[Structured page parsing data]
*** Block opens ***
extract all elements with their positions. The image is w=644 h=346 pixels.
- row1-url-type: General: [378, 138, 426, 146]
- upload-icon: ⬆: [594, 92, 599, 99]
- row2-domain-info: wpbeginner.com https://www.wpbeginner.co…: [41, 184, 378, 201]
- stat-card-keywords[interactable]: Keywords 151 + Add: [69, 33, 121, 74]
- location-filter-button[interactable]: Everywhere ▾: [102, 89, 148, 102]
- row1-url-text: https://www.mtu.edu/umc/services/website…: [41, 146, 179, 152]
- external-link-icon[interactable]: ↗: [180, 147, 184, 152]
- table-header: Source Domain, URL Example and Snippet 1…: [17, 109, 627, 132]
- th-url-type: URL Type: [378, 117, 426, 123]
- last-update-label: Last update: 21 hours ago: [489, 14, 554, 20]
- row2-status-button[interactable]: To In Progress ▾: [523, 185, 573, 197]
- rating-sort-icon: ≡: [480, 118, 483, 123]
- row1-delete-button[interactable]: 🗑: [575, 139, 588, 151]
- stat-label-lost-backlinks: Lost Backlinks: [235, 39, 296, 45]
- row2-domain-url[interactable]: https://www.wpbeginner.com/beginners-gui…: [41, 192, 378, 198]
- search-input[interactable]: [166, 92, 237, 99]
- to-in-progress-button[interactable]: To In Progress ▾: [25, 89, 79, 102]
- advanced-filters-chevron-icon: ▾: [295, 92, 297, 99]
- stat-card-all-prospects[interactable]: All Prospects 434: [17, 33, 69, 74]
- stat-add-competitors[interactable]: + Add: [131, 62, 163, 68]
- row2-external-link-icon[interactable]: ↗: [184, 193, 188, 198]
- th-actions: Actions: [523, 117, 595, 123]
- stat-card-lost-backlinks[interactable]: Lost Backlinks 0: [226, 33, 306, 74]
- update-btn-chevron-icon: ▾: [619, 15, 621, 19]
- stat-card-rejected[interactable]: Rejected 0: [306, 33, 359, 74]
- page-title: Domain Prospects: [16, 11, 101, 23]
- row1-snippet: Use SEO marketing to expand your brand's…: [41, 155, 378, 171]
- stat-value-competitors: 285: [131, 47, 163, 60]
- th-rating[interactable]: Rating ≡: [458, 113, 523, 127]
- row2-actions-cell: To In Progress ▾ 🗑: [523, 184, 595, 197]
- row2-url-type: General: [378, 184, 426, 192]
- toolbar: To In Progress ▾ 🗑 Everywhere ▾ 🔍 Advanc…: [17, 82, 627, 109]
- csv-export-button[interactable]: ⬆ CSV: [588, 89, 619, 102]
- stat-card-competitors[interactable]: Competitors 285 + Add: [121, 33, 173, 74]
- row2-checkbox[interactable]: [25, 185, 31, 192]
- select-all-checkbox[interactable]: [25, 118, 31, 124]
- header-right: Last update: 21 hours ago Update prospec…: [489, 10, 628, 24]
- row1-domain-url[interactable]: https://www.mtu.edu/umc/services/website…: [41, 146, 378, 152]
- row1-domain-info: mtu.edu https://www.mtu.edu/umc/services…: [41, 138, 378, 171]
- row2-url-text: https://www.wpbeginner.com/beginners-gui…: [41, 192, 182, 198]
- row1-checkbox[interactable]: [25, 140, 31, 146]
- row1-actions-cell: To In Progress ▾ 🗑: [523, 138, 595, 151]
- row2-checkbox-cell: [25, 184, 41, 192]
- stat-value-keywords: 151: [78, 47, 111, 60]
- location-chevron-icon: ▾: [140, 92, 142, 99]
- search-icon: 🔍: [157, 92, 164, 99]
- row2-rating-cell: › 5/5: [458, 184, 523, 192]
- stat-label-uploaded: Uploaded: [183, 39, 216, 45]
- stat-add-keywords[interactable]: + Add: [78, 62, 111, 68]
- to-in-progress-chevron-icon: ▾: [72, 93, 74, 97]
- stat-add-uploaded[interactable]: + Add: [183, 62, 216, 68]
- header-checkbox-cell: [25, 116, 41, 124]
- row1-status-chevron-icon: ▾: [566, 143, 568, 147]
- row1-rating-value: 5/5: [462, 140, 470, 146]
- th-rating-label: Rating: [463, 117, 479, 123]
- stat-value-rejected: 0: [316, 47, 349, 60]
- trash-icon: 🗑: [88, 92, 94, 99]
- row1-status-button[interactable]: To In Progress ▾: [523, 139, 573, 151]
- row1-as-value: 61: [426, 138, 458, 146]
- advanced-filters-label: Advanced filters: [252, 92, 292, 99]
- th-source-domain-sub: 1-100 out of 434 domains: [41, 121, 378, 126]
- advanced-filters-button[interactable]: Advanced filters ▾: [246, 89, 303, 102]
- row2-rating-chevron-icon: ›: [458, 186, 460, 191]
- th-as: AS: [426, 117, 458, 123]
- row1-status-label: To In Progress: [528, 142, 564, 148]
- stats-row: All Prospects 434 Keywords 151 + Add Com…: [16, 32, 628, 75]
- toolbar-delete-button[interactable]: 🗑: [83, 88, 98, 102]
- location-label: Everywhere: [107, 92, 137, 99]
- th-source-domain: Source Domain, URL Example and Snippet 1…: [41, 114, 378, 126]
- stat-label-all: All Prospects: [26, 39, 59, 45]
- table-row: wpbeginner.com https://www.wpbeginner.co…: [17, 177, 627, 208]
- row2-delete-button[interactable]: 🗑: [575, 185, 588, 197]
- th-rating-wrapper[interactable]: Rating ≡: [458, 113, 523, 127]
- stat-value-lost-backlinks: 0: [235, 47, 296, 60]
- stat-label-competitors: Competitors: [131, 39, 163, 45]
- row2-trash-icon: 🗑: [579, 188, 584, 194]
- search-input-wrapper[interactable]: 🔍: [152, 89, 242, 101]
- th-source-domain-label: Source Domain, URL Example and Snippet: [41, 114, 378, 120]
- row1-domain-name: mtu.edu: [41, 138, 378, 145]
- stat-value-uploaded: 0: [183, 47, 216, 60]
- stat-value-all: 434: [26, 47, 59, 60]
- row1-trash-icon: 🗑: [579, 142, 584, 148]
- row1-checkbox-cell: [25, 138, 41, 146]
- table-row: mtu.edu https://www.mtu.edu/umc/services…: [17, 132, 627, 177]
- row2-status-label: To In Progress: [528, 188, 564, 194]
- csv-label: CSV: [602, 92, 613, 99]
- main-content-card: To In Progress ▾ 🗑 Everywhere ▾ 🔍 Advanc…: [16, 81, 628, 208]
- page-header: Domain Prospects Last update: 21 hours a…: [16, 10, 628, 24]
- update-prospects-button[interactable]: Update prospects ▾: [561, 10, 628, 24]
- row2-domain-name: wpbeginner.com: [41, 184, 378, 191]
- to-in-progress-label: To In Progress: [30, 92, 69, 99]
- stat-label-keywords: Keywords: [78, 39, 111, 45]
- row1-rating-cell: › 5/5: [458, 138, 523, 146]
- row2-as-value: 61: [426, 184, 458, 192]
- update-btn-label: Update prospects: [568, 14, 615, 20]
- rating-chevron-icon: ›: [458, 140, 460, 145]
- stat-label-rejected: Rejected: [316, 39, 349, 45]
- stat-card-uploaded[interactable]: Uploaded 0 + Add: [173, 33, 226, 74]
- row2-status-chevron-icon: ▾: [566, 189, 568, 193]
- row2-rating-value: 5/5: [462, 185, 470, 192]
*** Block closes ***
▶ _Task prompt_
Every line with "services" in it should be copied from the entries.

▶ _Task output_
- row1-url-text: https://www.mtu.edu/umc/services/website…: [41, 146, 179, 152]
- row1-domain-url[interactable]: https://www.mtu.edu/umc/services/website…: [41, 146, 378, 152]
- row1-domain-info: mtu.edu https://www.mtu.edu/umc/services…: [41, 138, 378, 171]
- table-row: mtu.edu https://www.mtu.edu/umc/services…: [17, 132, 627, 177]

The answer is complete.